NEW YORK, Nov. 22, 2024 /PRNewswire/ — Retailers with worsening sales and traffic need to act now to stay off the growing “watch list” of troubled chains and avoid the rising costs of Chapter 11 bankruptcy filings, advised A&G Real Estate Partners Co-President Andy Graiser.

“By acting proactively and strategically to right the ship as quickly as possible, retailers can lower their restructuring costs and bolster their odds of emerging with less debt, higher cashflow and a nimbler and more productive real estate portfolio,” Graiser writes in a Chain Store Age Online “Expert Viewpoints” piece published on Nov. 5.

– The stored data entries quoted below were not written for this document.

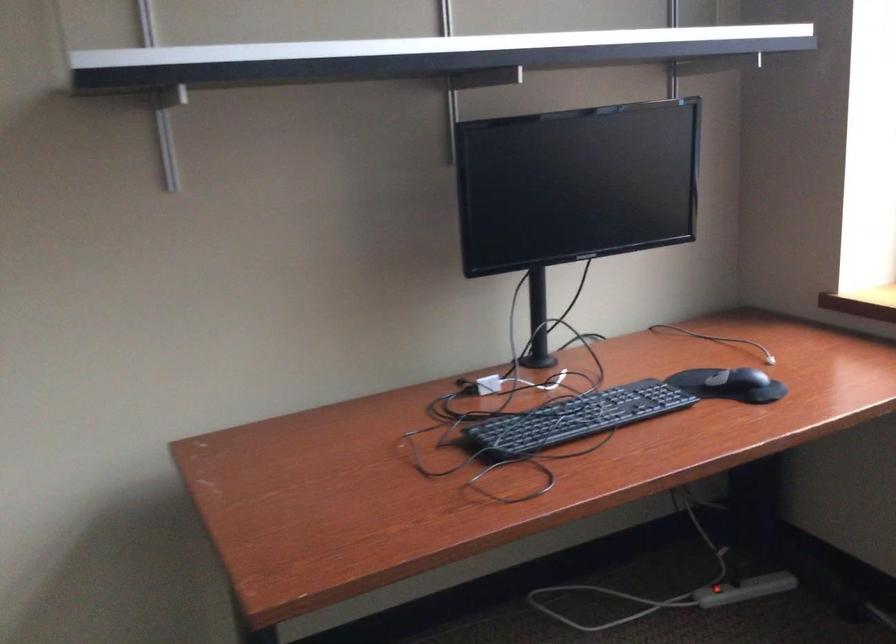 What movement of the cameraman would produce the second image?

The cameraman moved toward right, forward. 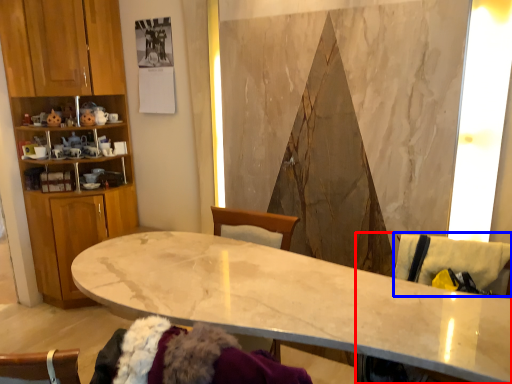 Question: Which of the following is the closest to the observer, swivel chair (highlighted by a red box) or swivel chair (highlighted by a blue box)?

Choices:
 (A) swivel chair
 (B) swivel chair

Answer: (A) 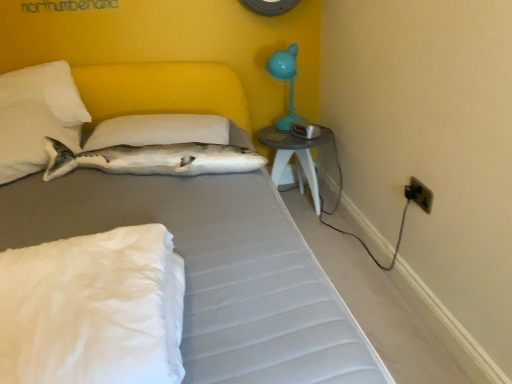 Where is `free space above matte gray table at right (from a real-world perspective)`? free space above matte gray table at right (from a real-world perspective) is located at coordinates (292, 126). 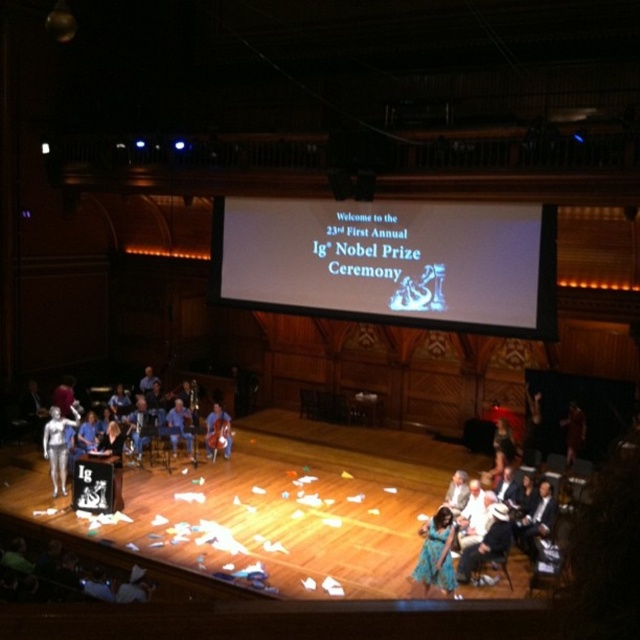 Question: Can you confirm if silver metallic figure at left is positioned above blue satin dress at center?

Choices:
 (A) no
 (B) yes

Answer: (B)

Question: Which point is closer to the camera?

Choices:
 (A) white paper at center
 (B) light brown leather jacket at center
 (C) blue satin dress at center
 (D) blue fabric chair at center

Answer: (C)

Question: Does white paper at center have a lesser width compared to light brown leather jacket at center?

Choices:
 (A) yes
 (B) no

Answer: (A)

Question: Which point is farther from the camera taking this photo?

Choices:
 (A) (499, 422)
 (B) (52, 412)
 (C) (52, 465)
 (D) (544, 278)

Answer: (A)

Question: Which point is farther to the camera?

Choices:
 (A) blue satin dress at center
 (B) silver metallic figure at left
 (C) blue fabric cello at center
 (D) matte silver person at center

Answer: (C)

Question: Can you confirm if silver metallic statue at center is bigger than blue fabric chair at center?

Choices:
 (A) no
 (B) yes

Answer: (A) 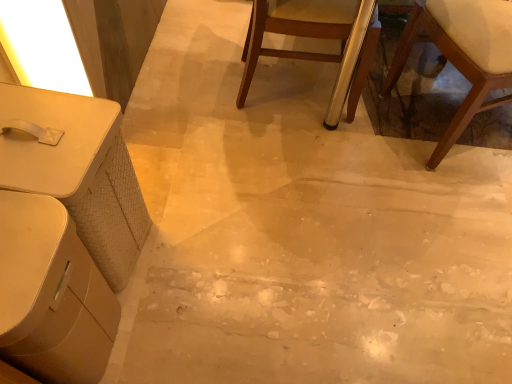 You are a GUI agent. You are given a task and a screenshot of the screen. Output one action in this format:
    pyautogui.click(x=<x>, y=<y>)
    Task: Click on the vacant region in front of wooden chair with white cushion at lower right, which is counted as the second chair, starting from the left
    The height and width of the screenshot is (384, 512).
    Given the screenshot: What is the action you would take?
    pyautogui.click(x=456, y=214)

The real estate dimension is particularly important, the executive notes, and yet retailers often are too slow off the mark when it comes to portfolio optimization, leading them to head into out-of-court or Chapter 11 restructurings with inadequate clarity about:

  • their supply chains;
  • the individual stores they should close;
  • how to engage landlords on lease restructurings and terminations;
  • consumer trends; and
  • what to do about non-store real estate such as office holdings and warehouses.

“Attacking the problem when you still have liquidity is critical,” Graiser writes. On the front lines of portfolio-optimization on behalf of both healthy and distressed clients, his New York-based firm has achieved more than $13 billion in tenant savings through lease restructuring, selling more than $12 billion in leases and real estate assets along the way.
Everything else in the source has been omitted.